## [Your goal]
Please filter the data below down to the lines holding the string "target".

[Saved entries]
-------
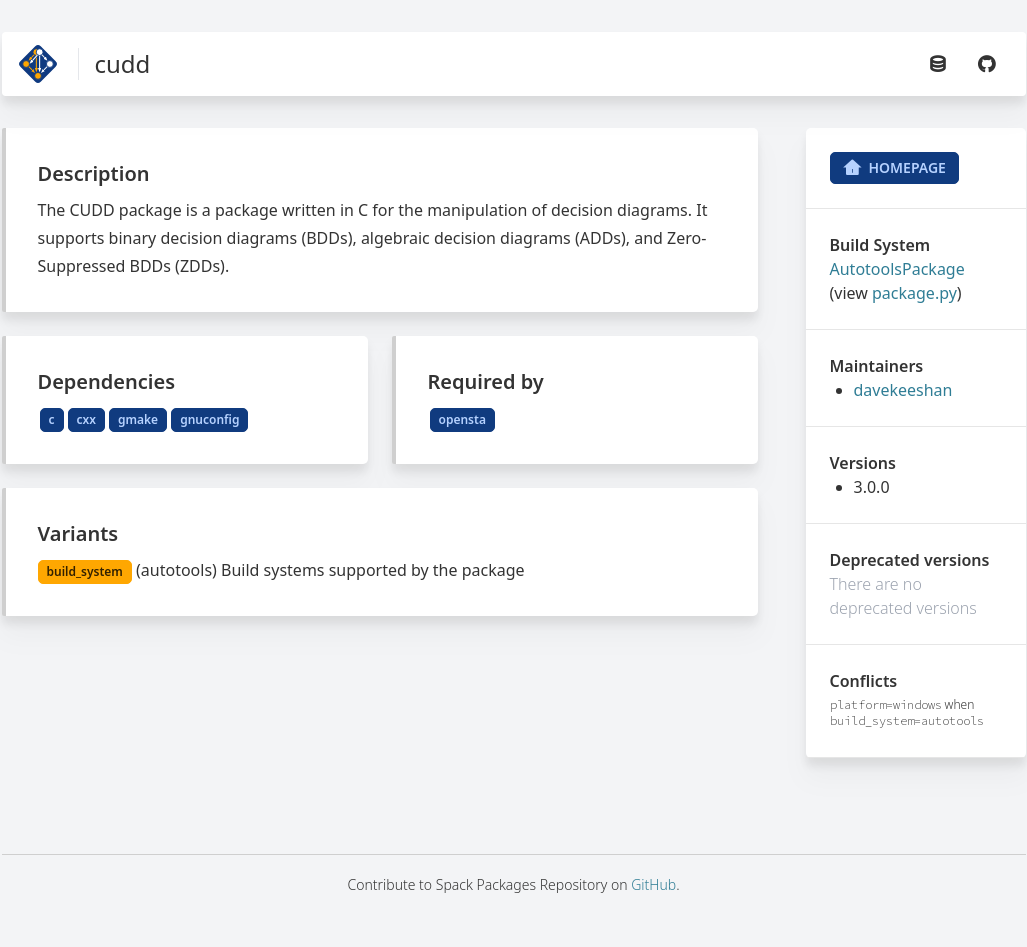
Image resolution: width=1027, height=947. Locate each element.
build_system (85, 571)
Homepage (894, 168)
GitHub (653, 884)
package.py (914, 293)
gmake (138, 419)
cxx (86, 419)
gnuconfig (209, 419)
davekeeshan (903, 390)
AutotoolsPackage (897, 269)
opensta (462, 419)
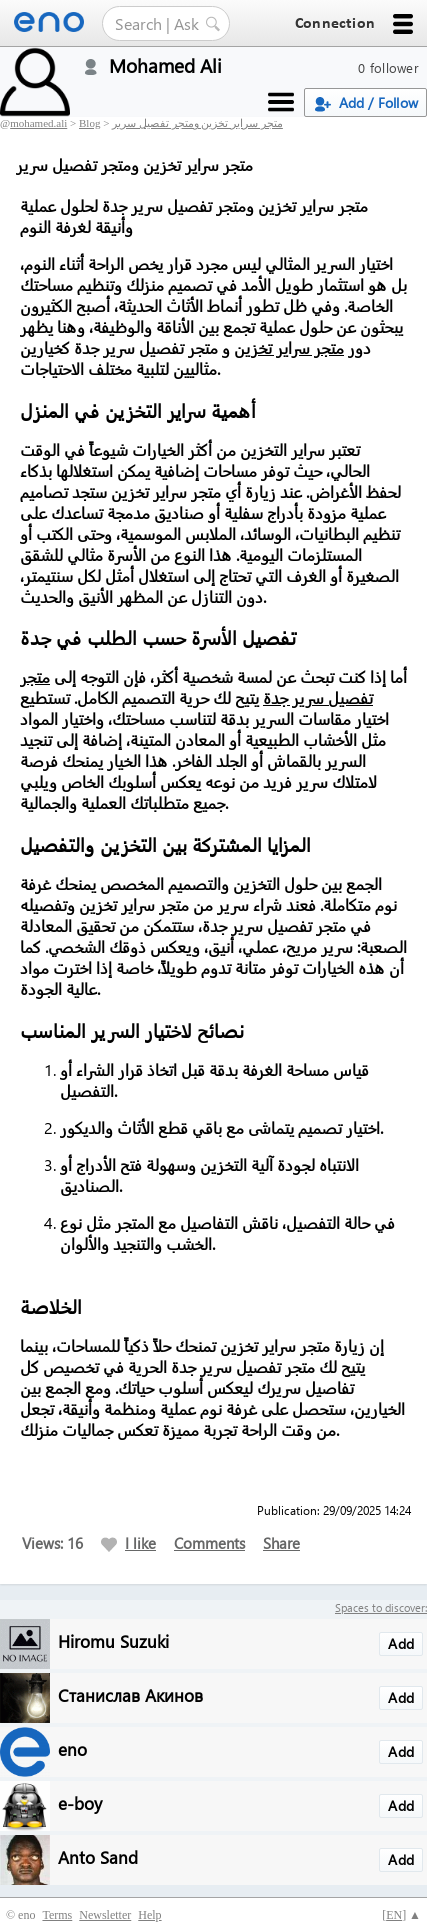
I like (128, 1543)
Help (149, 1915)
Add (401, 1643)
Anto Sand (98, 1856)
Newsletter (105, 1915)
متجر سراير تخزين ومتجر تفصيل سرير (197, 123)
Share (281, 1543)
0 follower (388, 67)
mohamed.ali (38, 123)
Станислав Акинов (130, 1694)
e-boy (80, 1802)
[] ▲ (401, 1915)
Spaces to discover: (381, 1607)
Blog (89, 123)
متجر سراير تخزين (289, 347)
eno (72, 1748)
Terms (57, 1915)
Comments (209, 1543)
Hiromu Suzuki (113, 1640)
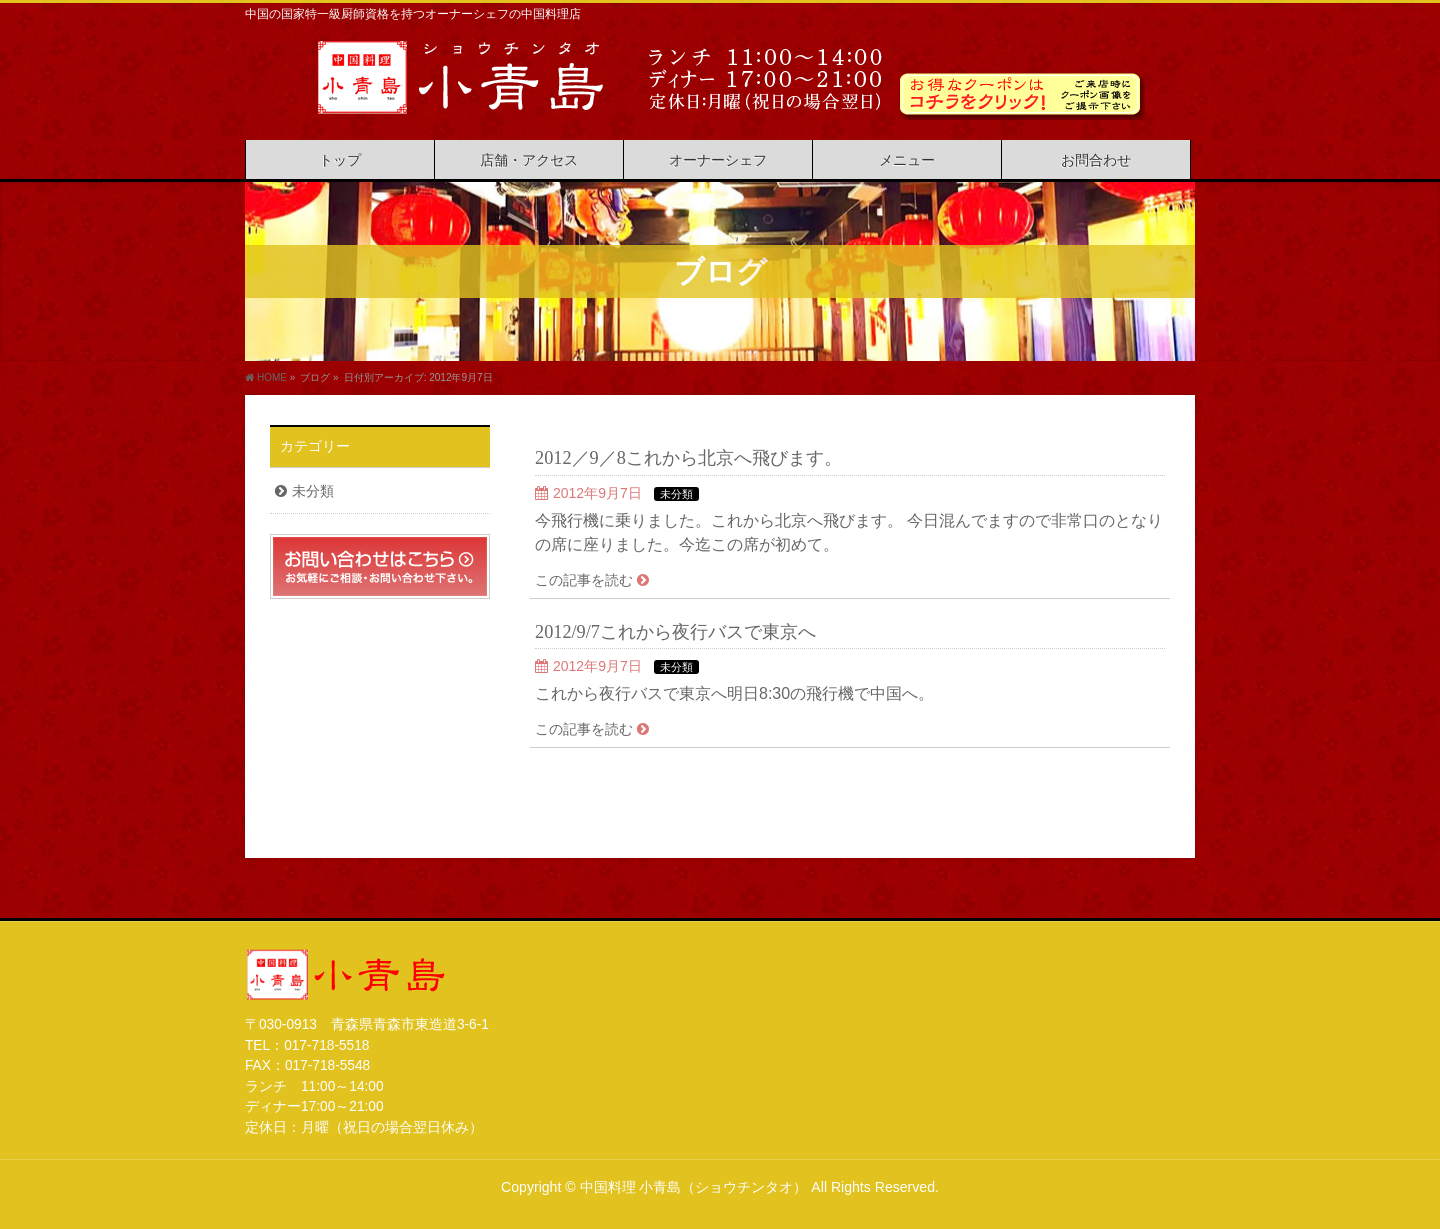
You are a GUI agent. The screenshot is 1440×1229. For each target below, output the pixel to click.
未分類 (676, 494)
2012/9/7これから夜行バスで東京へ (675, 632)
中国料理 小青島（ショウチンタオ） (694, 1187)
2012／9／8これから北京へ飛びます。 (688, 458)
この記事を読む (584, 580)
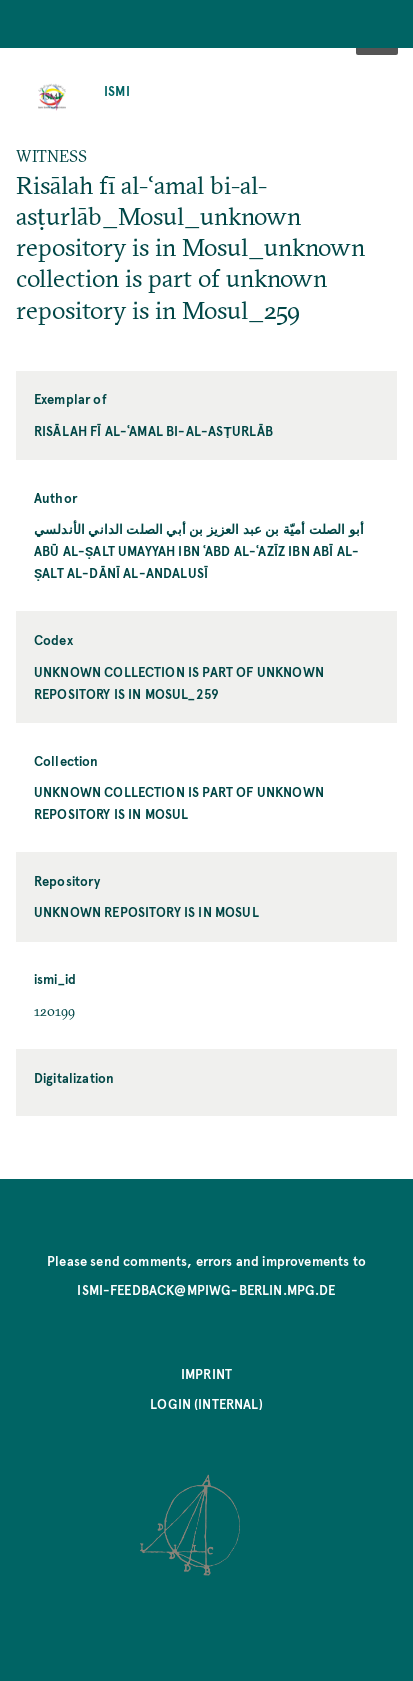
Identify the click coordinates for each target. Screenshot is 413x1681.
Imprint (206, 1373)
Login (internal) (206, 1403)
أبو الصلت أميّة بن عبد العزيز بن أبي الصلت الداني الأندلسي (199, 528)
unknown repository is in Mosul (146, 911)
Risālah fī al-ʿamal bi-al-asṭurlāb (154, 430)
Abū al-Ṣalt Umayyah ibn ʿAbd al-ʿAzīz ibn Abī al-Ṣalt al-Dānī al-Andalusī (196, 561)
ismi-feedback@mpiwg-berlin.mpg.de (206, 1289)
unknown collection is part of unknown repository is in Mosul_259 (179, 682)
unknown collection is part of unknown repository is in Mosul (179, 802)
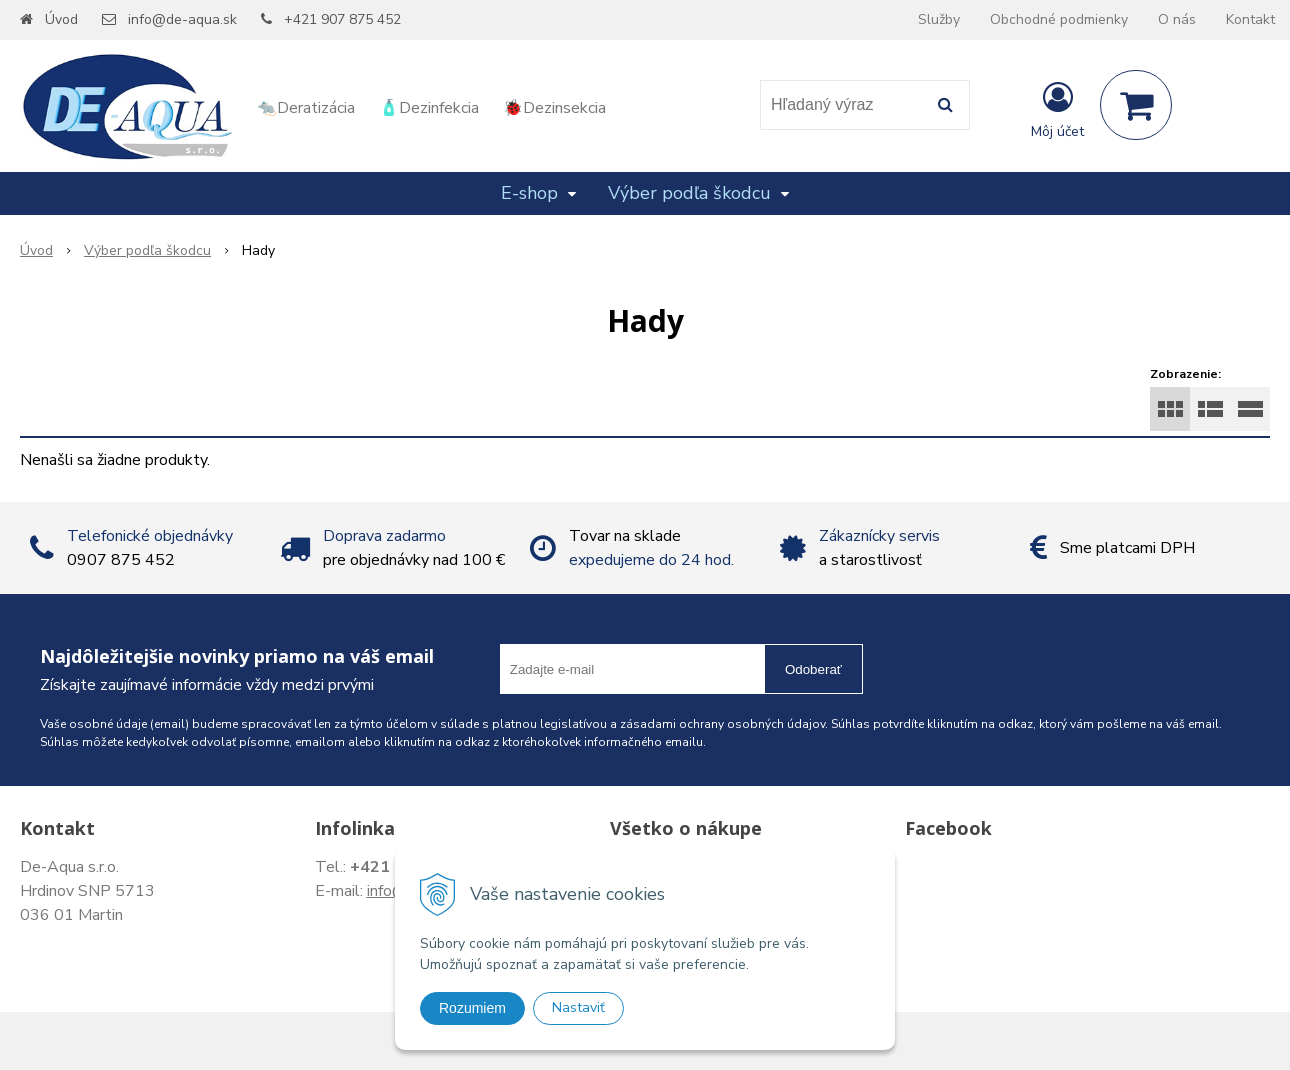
-------
## [Written response]
You are a GUI agent. The screenshot is 1440×1229. For each target below, output the pixel to click.
Identify the click coordinates for each target. Screenshot is 413x1681.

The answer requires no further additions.